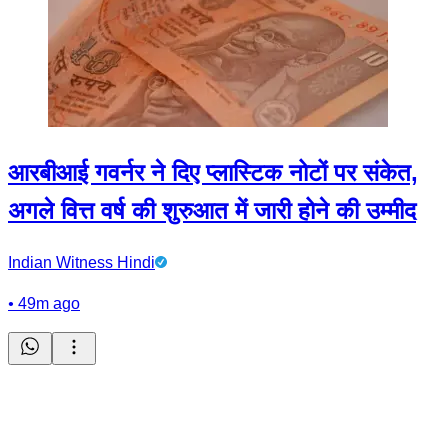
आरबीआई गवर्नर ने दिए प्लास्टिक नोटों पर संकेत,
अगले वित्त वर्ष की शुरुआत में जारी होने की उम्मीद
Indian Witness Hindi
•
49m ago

--

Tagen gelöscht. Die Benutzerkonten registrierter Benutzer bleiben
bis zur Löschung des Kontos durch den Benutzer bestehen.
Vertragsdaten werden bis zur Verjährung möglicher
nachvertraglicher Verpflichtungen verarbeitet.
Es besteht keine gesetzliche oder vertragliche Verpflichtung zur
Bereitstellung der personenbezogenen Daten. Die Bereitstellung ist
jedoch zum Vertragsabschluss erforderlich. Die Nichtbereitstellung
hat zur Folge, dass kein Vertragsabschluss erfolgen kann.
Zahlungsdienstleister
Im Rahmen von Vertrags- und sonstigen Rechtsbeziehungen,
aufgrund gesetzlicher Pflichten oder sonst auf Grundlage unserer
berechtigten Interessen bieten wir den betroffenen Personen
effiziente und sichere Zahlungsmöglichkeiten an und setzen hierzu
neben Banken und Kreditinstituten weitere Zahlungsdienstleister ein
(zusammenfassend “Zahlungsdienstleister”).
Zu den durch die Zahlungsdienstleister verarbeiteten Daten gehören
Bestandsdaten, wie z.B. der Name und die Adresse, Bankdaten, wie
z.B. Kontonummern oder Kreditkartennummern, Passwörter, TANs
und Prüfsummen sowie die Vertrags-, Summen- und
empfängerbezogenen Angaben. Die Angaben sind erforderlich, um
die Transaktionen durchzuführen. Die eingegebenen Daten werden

...

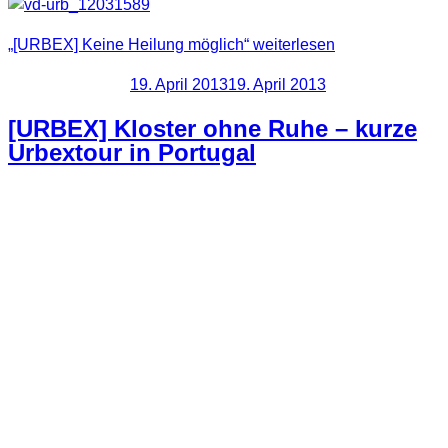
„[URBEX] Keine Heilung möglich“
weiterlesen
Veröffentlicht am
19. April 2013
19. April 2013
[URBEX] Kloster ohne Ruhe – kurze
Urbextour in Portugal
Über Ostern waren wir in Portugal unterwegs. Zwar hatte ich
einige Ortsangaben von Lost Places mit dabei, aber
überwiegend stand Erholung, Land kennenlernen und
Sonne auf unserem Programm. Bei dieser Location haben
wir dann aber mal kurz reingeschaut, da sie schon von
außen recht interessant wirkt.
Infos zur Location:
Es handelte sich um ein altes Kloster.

* [What the task requires]: Please report every line among the entries that includes "Zahlungsdienstleister".

* [Solution for this problem]:
Zahlungsdienstleister
neben Banken und Kreditinstituten weitere Zahlungsdienstleister ein
(zusammenfassend “Zahlungsdienstleister”).
Zu den durch die Zahlungsdienstleister verarbeiteten Daten gehören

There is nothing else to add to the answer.